Nevertheless, when we analyse this phenomenon, we very quickly come to the problematic aspects.  First, we can pose the question of the legality of painting the walls of buildings that at the same time are a living space for some people and for others their immediate environment? When we recall the videos and posts that could be found on social networks in the days when this action of the “beautification” of Liman took place, it seems that the answer is no. In the videos we could see young men dressed in black, with hooded heads, who would hide their faces during the painting process.  Some among the public asked them why they were doing it, and the way they responded indicated that they were performing something like a paid job, rather than a vandalistic practice they were personally convinced of.  Who ordered these murals? And why on earth are they being painted? In order to remind us all of the country we live in? (even those who are not of Serbian origin?) In the context of an already extremely nationalistic atmosphere on the streets of cities in Serbia, can these “subtle” murals be interpreted as a call for violence?

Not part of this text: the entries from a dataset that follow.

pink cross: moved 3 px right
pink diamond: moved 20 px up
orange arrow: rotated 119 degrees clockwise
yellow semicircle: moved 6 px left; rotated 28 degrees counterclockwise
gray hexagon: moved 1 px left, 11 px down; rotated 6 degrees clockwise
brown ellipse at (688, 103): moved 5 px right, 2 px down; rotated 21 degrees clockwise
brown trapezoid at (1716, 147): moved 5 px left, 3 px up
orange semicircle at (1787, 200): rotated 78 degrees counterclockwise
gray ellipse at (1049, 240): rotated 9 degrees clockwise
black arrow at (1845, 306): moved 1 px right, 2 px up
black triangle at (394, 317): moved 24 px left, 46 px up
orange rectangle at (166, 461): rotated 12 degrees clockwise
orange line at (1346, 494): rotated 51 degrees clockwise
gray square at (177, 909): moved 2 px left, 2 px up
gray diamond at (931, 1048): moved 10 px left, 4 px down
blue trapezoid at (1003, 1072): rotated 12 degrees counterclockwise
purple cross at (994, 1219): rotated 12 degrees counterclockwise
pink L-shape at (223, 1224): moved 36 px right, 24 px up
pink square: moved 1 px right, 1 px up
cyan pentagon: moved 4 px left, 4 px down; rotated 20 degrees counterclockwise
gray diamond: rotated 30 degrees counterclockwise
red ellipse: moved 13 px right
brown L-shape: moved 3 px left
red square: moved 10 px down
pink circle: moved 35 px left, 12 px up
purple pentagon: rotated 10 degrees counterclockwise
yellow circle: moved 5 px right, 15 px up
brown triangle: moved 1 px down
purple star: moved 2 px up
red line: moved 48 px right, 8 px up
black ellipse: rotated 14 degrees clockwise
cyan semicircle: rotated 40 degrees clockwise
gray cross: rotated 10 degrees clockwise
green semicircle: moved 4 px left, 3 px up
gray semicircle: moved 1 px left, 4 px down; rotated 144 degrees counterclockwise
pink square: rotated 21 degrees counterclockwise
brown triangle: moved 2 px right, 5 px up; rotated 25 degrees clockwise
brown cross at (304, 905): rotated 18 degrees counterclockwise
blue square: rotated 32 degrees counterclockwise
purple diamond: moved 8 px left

In fact, it seems that the law on whether we can paint or repaint the walls in public spaces without apparent permission for doing so, depends on who paints them and what is written on them.  When the activists of KROKODIL Association, having obtained permission, painted the originally white wall – but which was in the meantime scrawled with hate messages – into the same white colour – they were punished for doing so. Shortly afterwards, the message “When the army returns to Kosovo” appeared on the wall, the writing of which did not seem to have any consequences for the perpetrators. We can conclude the following: the law is interpreted in relation to whether the messages we send through graffiti will be in the service of so-called patriotism.  What is very often a feature of this patriotism is its direct connection to violence.  It is expressed by celebrating war criminals, calls for fighting, defence (who is attacking us?), military actions, unity (who is separating us?) and similar messages.

In response to the recent horrific outbursts of violence a large section of society has taken to the streets with the intention of rising against them, so it makes sense to ask the question of whether there is a connection between the constant presence of these messages and the atmosphere of violence and fear in which we live? In a survey supported by the Embassy of the Netherlands on the undue influence of political and media messages on the increase of aggression in Serbia we come to some interesting results. Almost all the respondents agreed that there is a connection between graffiti promoting nationalist violence and violence in society. But what they couldn’t recognize was who was responsible for the increase in violence? If we cannot perceive who is responsible, it is logical that we will not be able to devise steps to take as a response to the violence. We recognize this problem in the key issue of the now common protests on the streets of Belgrade and apparently of other cities of Serbia. The rebellious citizens fear that the protests will subside at some point without achieving concrete results. If the way in which we can fight the culture of violence is not soon concretized, there is a danger that some things may change formally, but that a fundamental change cannot be expected.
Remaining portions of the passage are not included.